Holly Painter is a poet, writer, and editor from southeast Michigan. Her first book of poetry, Excerpts from a Natural History, was published by Titus Books in Auckland, New Zealand in 2015. Her poetry, fiction, and essays have also been published in literary journals and anthologies in the US, Canada, Australia, New Zealand, and Singapore. Holly teaches writing and literature at the University of Vermont.

 

Gather in the outcasts, all who’ve gone astray

 

In God’s preferred version

of this year’s Christmas card

I’m seven months pregnant

seven months on from our wedding

 

You’re a man now, by the way

with an untweezed moustache

and a paisley green cravat

that matches my maternity dress

 

at least in the sense that I’m red

and you’re green and God may be

color-blind as a dog but He knows

the Christmas color grayscale tones

 

from watching It’s a Wonderful Life.

We’ll watch it too this year, in God’s

preferred version of our Thanksgiving,

and not cringe at George Bailey’s

 

abusive tantrums but cheer at the final

family scene and God will smile

when we don’t pull out the tripod

for our yearly Christmas card picture

of two dykes and a dog.

~

When you tire of your homeland

 

Gather up one corner

and start walking away

 

Stroll through a neighboring autumn

Drag your native land over leaves

red and yellow like flattened peaches

 

Stretch your home spaghetti-thin

But careful!

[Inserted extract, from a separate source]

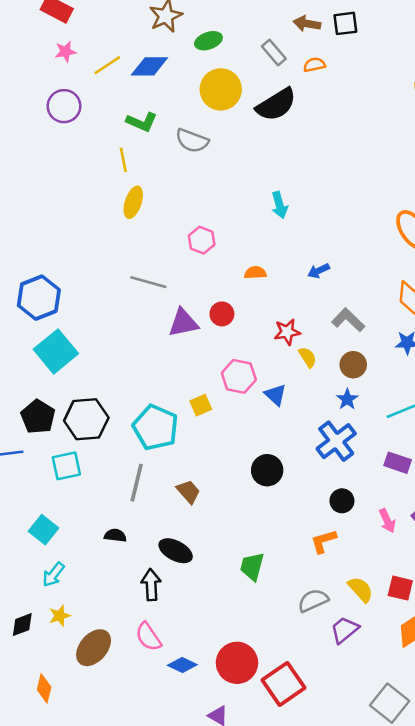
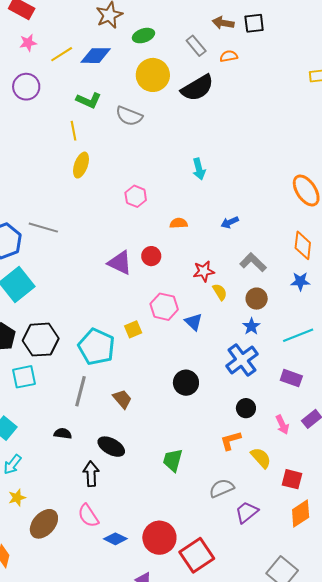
gray line: (148, 282) -> (43, 228), moved
purple triangle: (183, 323) -> (120, 263), turned 36
yellow semicircle: (361, 589) -> (261, 458), moved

Not so fast!

 

When it becomes impractical

to tow your old life any farther

make your way to the national gallery

 

There find the painting with a thousand snaking rivers

and thread your country up to the oily horizon

~

Comfortable Grunge

 

All of us are soft and easily bruised

the flatulent boys of a kindlier youth

the sleeping patterns of fur and dripping noses

the careless rise and fall of mud-matted flanks

 

we’d bathe our lungs in comfortable grunge

wilting flower-weeds in pots that miss the sun

yellowed upholstery with its own nicotine cravings

 

on the radio, hear a recording of the tossing sea

imagine it in the stately grey of old BBC broadcasts

wonder about waves you can’t see

 

outside, the air is much too fine to breathe

donkeys chase nervous chickens through the yard

~

Defend the Holy General

His sons: the one a strapping lad,
a captain, the other his quavering ship,
whistling with wormholes.
Both throw the knuckles for something
to do but see in every comrade’s smile
only molars caked with gold

His vision: his keyring of monocles

His blood: warmer than he thinks
and harder to reach than his wife’s
her child’s bed leaking
into theirs every month
To him it only happened once

His kingdom: a ground so salty
the vegetables come up pickled
while the trees twist
gnarled like pretzels

Defend him still
the holy general
the general store
the storied past
the pastor’s wine
or swine that you are
surrender

~

Retrospective

 

Do you know the moment

when it occurs to you that

so-and-so from your childhood

 

must have been rich or ill or

pregnant or getting a divorce or

racist or not all that bright

 

and you realize that you are both

the reader and the unreliable narrator

of your own life story

 

and nothing you observe

can be trusted completely

even now when it is clear

 

that your math teacher was gay

and your pastor not aloof but shy

and your babysitter a drunk

 

and your mother always terrified

that something would happen to you,

her favorite of all her children?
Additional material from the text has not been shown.